Exercise objective: Your answer must be an exact copy of the data, without any pictures.

Page images and extracted text

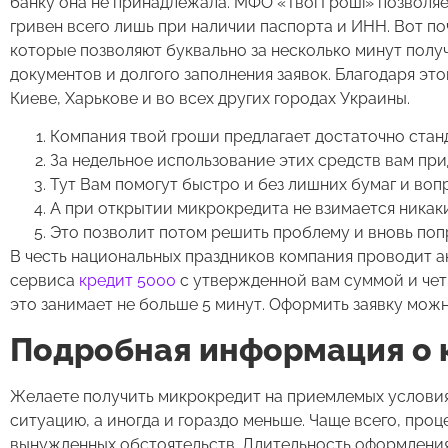
банку она не принадлежала. МФО «Твої Гроші» позволяе
гривен всего лишь при наличии паспорта и ИНН. Вот п
которые позволяют буквально за несколько минут пол
документов и долгого заполнения заявок. Благодаря эт
Киеве, Харькове и во всех других городах Украины.
Компания твой гроши предлагает достаточно стан
За недельное использование этих средств вам при
Тут Вам помогут быстро и без лишних бумаг и воп
А при открытии микрокредита не взимается никак
Это позволит потом решить проблему и вновь попр
В честь национальных праздников компания проводит ак
сервиса
кредит 5000
с утвержденной вам суммой и чет
это занимает не больше 5 минут. Оформить заявку можн
Подробная информация о к
Желаете получить микрокредит на приемлемых условиях
ситуацию, а иногда и гораздо меньше. Чаще всего, про
вынужденных обстоятельств. Длительность оформления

Result:
банку она не принадлежала. МФО «Твої Гроші» позволяе
гривен всего лишь при наличии паспорта и ИНН. Вот п
которые позволяют буквально за несколько минут пол
документов и долгого заполнения заявок. Благодаря эт
Киеве, Харькове и во всех других городах Украины.
Компания твой гроши предлагает достаточно стан
За недельное использование этих средств вам при
Тут Вам помогут быстро и без лишних бумаг и воп
А при открытии микрокредита не взимается никак
Это позволит потом решить проблему и вновь попр
В честь национальных праздников компания проводит ак
сервиса
кредит 5000
с утвержденной вам суммой и чет
это занимает не больше 5 минут. Оформить заявку можн
Подробная информация о к
Желаете получить микрокредит на приемлемых условиях
ситуацию, а иногда и гораздо меньше. Чаще всего, про
вынужденных обстоятельств. Длительность оформления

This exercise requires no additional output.